June 9, 2021
‘Our Profession is Used to Pivoting During a Crisis’
April 23, 2020
This article was originally published by CompHealth on April 8.
Hospitals, urgent care centers, and pop-up testing sites in many parts of the country are teeming with patients seeking medical care for COVID-19 symptoms, and many PAs are contributing their clinical skills to the fight. To those employing your unique PA skills on the front lines in this critical time: we thank you. And for those wanting to help, there are many ways to make a difference both on and off the front lines.
Helping in epicenters and elsewhere
If you’re a PA practicing in or near one of the cities hardest-hit by COVID-19, like New York, Los Angeles, New Orleans, Detroit, or Miami, you’re probably already in the trenches, easing the strain from the sheer number of patients seeking care. But PAs from every part of the country are stepping up to help as well. Andrea Lowe, director of employer strategy for the American Academy of PAs (AAPA), has witnessed this willingness to help firsthand. “Our profession is used to pivoting during a crisis, so responding and risking our lives to take care of COVID-19 patients is what we are trained to do.”
One of the strengths of PAs is the speed in which they can be mobilized, and PAs from around the country are answering the call to help. “I have seen a lot of hospital organizations and locums companies looking for PAs to help in any way they can, ranging from taking care of patients to helping with drive-through testing,” Lowe says.
A particular strength of PAs is that they approach patient care with a team mentality. Their willingness to lend a hand to complement or supplement other team members’ strengths is a crucial way to boost the bandwidth of a healthcare team. “Our ability to work alongside physicians, nurses, and nurse practitioners is especially important at this time,” Lowe says. “Good communication as part of a multidisciplinary team is key.”
There are many ways to help with the current crisis other than caring directly for COVID-19 patients. Other patients still need to be treated for everything from broken bones to allergic reactions to ongoing chronic disease care. Taking a leadership role in caring for these patients can help alleviate the strain felt by other clinical staff.
Waiving supervising physician requirements
One development that has made a positive impact in many states in the fight against COVID-19 has been the temporary suspension of the supervising physician requirement. “A lot of states have waived the supervision requirements during the emergency — up to seventeen states in the last two weeks — including New York,” Lowe says.
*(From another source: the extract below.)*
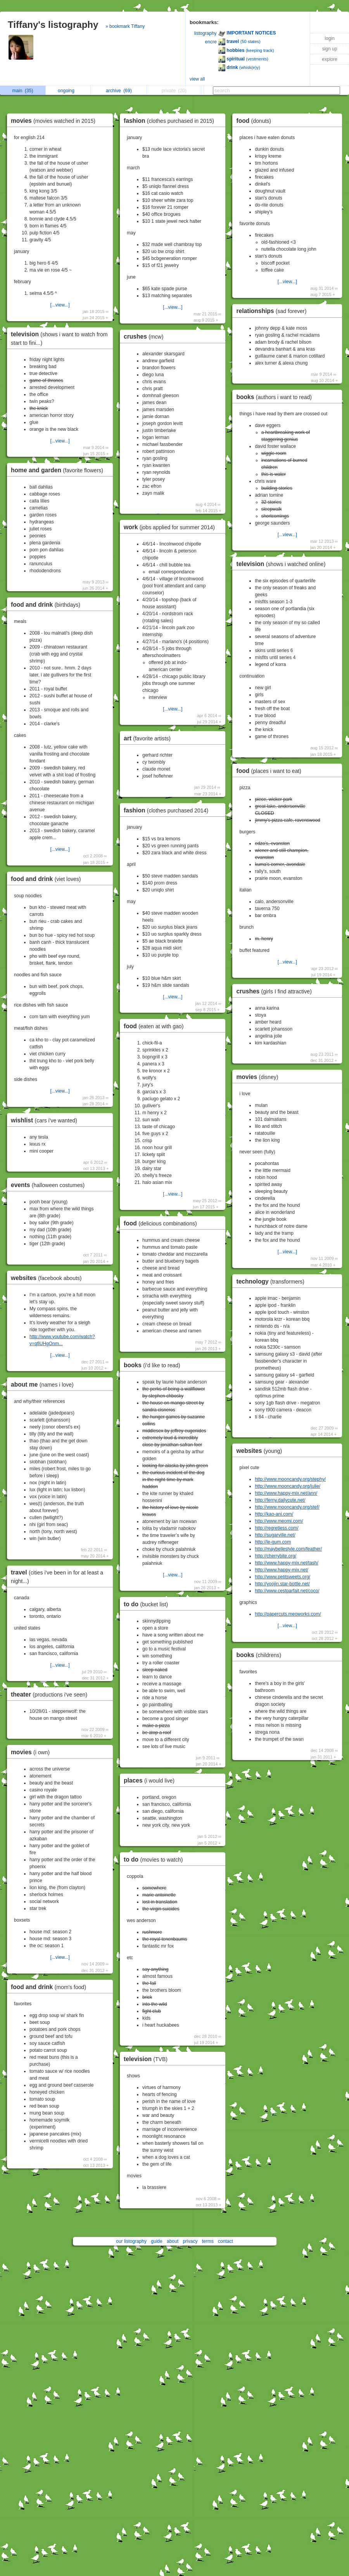 This screenshot has width=349, height=2576. I want to click on fashion, so click(171, 120).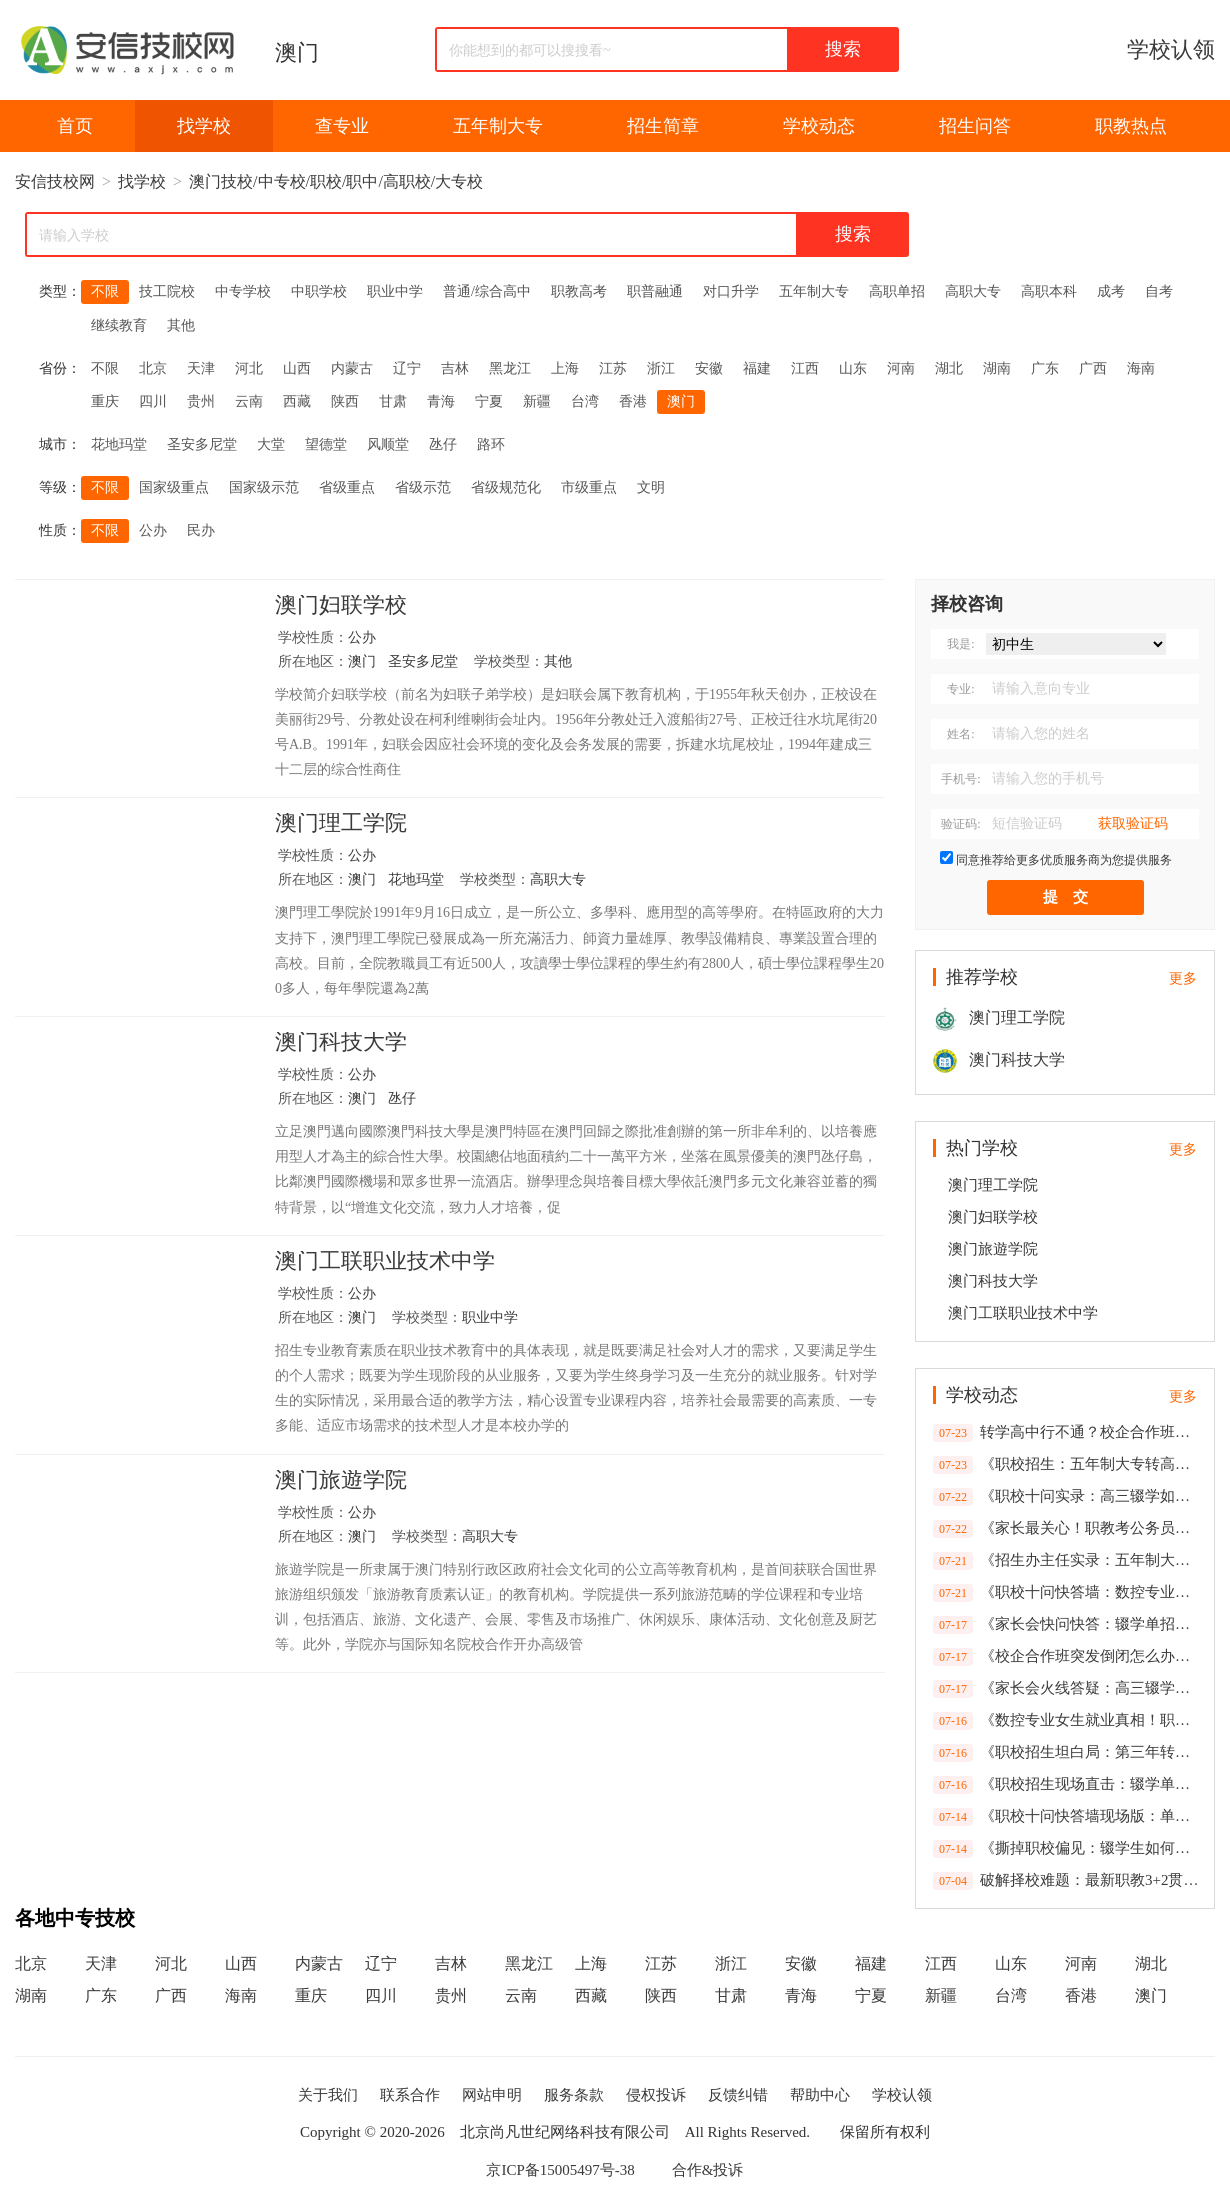  Describe the element at coordinates (805, 368) in the screenshot. I see `江西` at that location.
What these temporary orders could mean for the future is unclear, but it’s making a big difference right now. “We are doing such a great job on the front lines. We hope they will recognize that when we do not have these barriers, we can really help to close the healthcare gap.”
Another development — one that the AAPA has long been advocating for — happened at the end of March, when President Trump issued a legislative order that permanently authorizes PAs to order home healthcare services for Medicare patients. “This enables our profession to alleviate a lot of the volume of patients that can be appropriately discharged from their hospital to make room for the COVID-19 patients,” Lowe says. “The ability to discharge non-critical patients while still making sure their home needs are met is so critical, especially during this time.”
A game-changer born of the COVID-19 pandemic is the rise in prominence of telemedicine. The Centers for Medicare and Medicaid Services has temporarily broadened the authorization for Medicare patients to receive treatment via telemedicine. However, the overall autonomy of PAs to practice via phone consultations is still quite limited from state to state. “PAs still have some barriers because of the requirements to have a supervisory physician,” Lowe says. “If we didn`t have that tether to the physician, we could expand PAs’ work in telemedicine. So that is one of the things the AAPA is really advocating for.”
The importance of self-care
As a PA, taking care of yourself is a vital component in your ability to care for your patients. PAs innately place their patients first and put their own needs aside, especially at a time of crisis when their skills are in such high demand.
AAPA president and chairman David E. Mittman makes this appeal to PAs everywhere: “Please reach out if you are worried. Talk to colleagues, pray, meditate — do something. Please call a colleague. And realize you have close to 150,000 sisters and brothers standing with you. We are really all in this as one. Together. Please be careful.”
Lowe echoes this sentiment, “Unfortunately, this pandemic is not a sprint. It is a marathon and it is going to be here for a while. We need to take care of each other.” She recommends taking advantage of employee assistance programs and your family support network. “It is important that your family understands where you are and you have a two-way support system — you supporting them and them supporting you,” she says.
AAPA has also created a COVID-19 Resource Center for PAs who are seeking additional information and support.